Übersicht
Übersicht
Übersicht
Data Types
Three types of data were collected from each participant, with a total of 98 Persian, 54 Spanish-Catalan and 102 French speakers from Tehran, Barcelona and Paris, respectively.
The speaker sample was roughly balanced in terms of gender and age, the Spanish and Catalan data was collected from fairly balanced bilinguals.
Spontaneous speech
Data collection
Spontaneous speech data was collected from every participant through an interview. The strategy used for the collection of speech data in Spanish, French and Persian was to engage the participants in a game-task in which they took on the role of a police investigator in a fictive murder case who talked to the doorman of the building that the dead body had been found in. This procedure allows participants to choose which aspects of the case they want to talk about. Moreover, it has the advantage of requiring the interviewee to produce both declarative and interrogative utterances, the latter being rather rare in free interview situations.
For Catalan, a map-task was used to elicit production data (material). In order to animate a conversation, the instructor’s map differed slightly from the instructee’s one.
Data processing
The interviews were first manually transcribed by native speakers and then segmented and time-stamped sentence by sentence; i.e. each matrix clause and its subordinate clauses (if any) were treated as a single unit. The sentences were then annotated syntactically and include information on sentence mood, embedded clauses, type, movement to the periphery and grammatical roles. For each grammatical role, we also annotated some lexical, syntactic and semantic properties such as lexical realization (full NP, quantified NP, NPI, etc.), verb class, aspect, modality, finiteness, person and number. Some language-specific features (differential object marking in Spanish, scrambling in Persian) have also been captured.
Aside from the syntactic annotation, the corpus also contains some information-structural analysis. An algorithm for topic annotation has been developed for Spanish and will be adopted for other languages as well.
Gradient acceptability judgements
The second data type is based on the gradient acceptability judgment tests in all four languages. The stimuli mainly consist of theoretically decisive wh-, cleft-, focus- and scrambling constructions.
Persian and French participants took part in a paper-and-pencil experiment in which they read stimuli on a test sheet and expressed their judgments by drawing a line.
In order to also account for phonological factors, a gradient acceptability judgment test with auditory stimuli was developed for Spanish and Catalan. The test was a randomized computer-based version of the previous paper-and-pencil version. The participants read and listened to a test sentence and rated it on a continuous scale.
Social metadata
The third type of data presented in the corpus is based on a social metadata questionnaire and observation.

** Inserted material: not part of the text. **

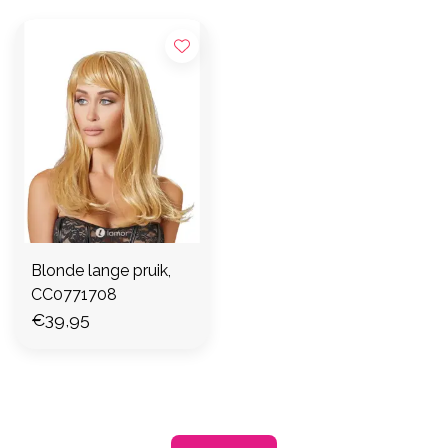
Blonde lange pruik,
CC0771708
€39,95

The questionnaire is comprised of the following information:
- General demographic information (sex, age, etc.)
- Occupation of interviewees and their close relatives (father, mother and partner) (according to ISCO, ILO 2008 and PCS, INSEE 2003)
- Education level of interviewees and their close relatives (father, mother and partner)
- Socio-economic indicators such as housing situation, neighborhood, vacation type, interviewees’ income and possessions such as household, basic or luxury goods
- Interviewees’ dwelling occupancy index (INSEE, 2005)
- Interviewees’ lifestyle such as favorite types of leisure, media, clothing, values
Another piece of information concerning the social status of interviewees was collected through the observation of clothing, appearance, speech register, etc.